With the antecedent of the letter to Rachel, I now feel a bit more secure in mentioning that I have finished all the thank-you notes due from Pittsburgh (although I have yet to write my sister a letter; I've been meaning to do so for a while and thought that this would finally make me do it.) With the antecedent of the Stanford program, I can mention that the UC Berkeley intensive program in Ancient Greek (this year from 10 VI to 16 VIII, but I'm going to do it next year, I think) is something I hope to be doing the summer of junior year so that I might create an interesting independent study for my senior year, when I will have no language electives left to take. This of course fits into the consideration of my plans for the next two years which my school is forcing me to make (although to be quite honest, after getting our course catalogues, it takes very little forcing from the school to get me excited about this-all.)

I'm running up soon on a half-hour elapsed since I began this entry. That brings to mind the discussion we had, again in AP Latin, about the use of "a" and "an" before words starting with "h." Is there anyone out there who actually knows what the rule is? The best we could come up was that it was up to the writer, and that whether it was "a" or "an" depended on whether the "h" was aspirated. Is that an actual rule, or is that something we came up with from after the fact?

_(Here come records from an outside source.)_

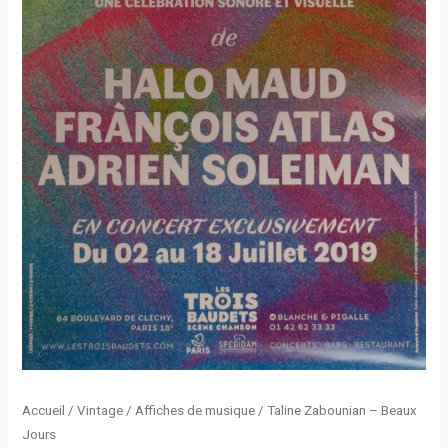
Accueil
/
Vintage
/
Affiches de musique
/ Taline Zabounian – Beaux
Jours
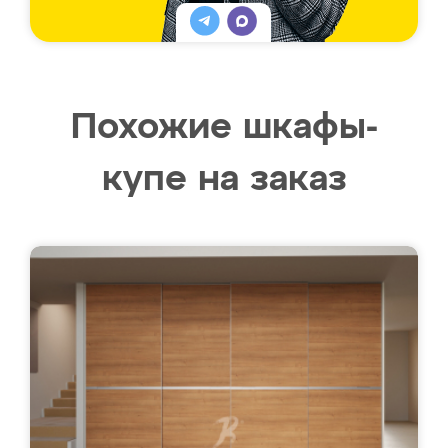
Похожие шкафы-
купе на заказ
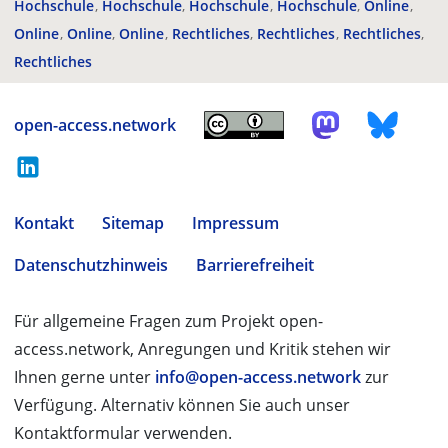
Hochschule
Hochschule
Hochschule
Hochschule
Online
Online
Online
Online
Rechtliches
Rechtliches
Rechtliches
Rechtliches
open-access.network
Kontakt
Sitemap
Impressum
Datenschutzhinweis
Barrierefreiheit
Für allgemeine Fragen zum Projekt open-
access.network, Anregungen und Kritik stehen wir
Ihnen gerne unter
info@open-access.network
zur
Verfügung. Alternativ können Sie auch unser
Kontaktformular verwenden.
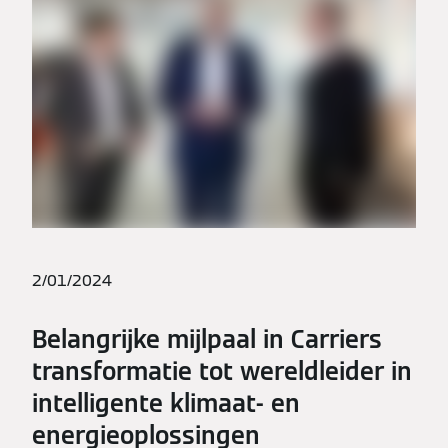
2/01/2024
Belangrijke mijlpaal in Carriers
transformatie tot wereldleider in
intelligente klimaat- en
energieoplossingen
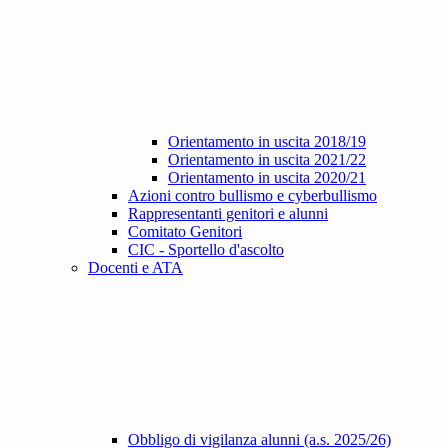
Orientamento in uscita 2018/19
Orientamento in uscita 2021/22
Orientamento in uscita 2020/21
Azioni contro bullismo e cyberbullismo
Rappresentanti genitori e alunni
Comitato Genitori
CIC - Sportello d'ascolto
Docenti e ATA
Obbligo di vigilanza alunni (a.s. 2025/26)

God, I'm tired, and I have nothing new to say, and some days I wonder why I write at all. (Then I remember how much comfort it brings me and in turn am comforted anew by the thought that none of you have to be here.) I'm looking forward to Slava's concert (15 April) and the War Requiem (October) and not at all to the upcoming Youth Orchestra concert (17 March). Maybe I can go into convulsions on the stage and so distract everyone from the quality of our playing. Although I don't know how they'd tell, with the Takemitsu, as long as we don't stop.

Instead of pastries, I am now vaguely considering the nebulous possibility of an Alexander in my future, not he himself (because I know better than to think him realistic) but one whose spectre is eerily like his.

I've got to stop this before something bad happens. Time to do some research on Benjamin Britten, Bee and Flower soap, and Tilden Park.

Take care; have as good a day as you can.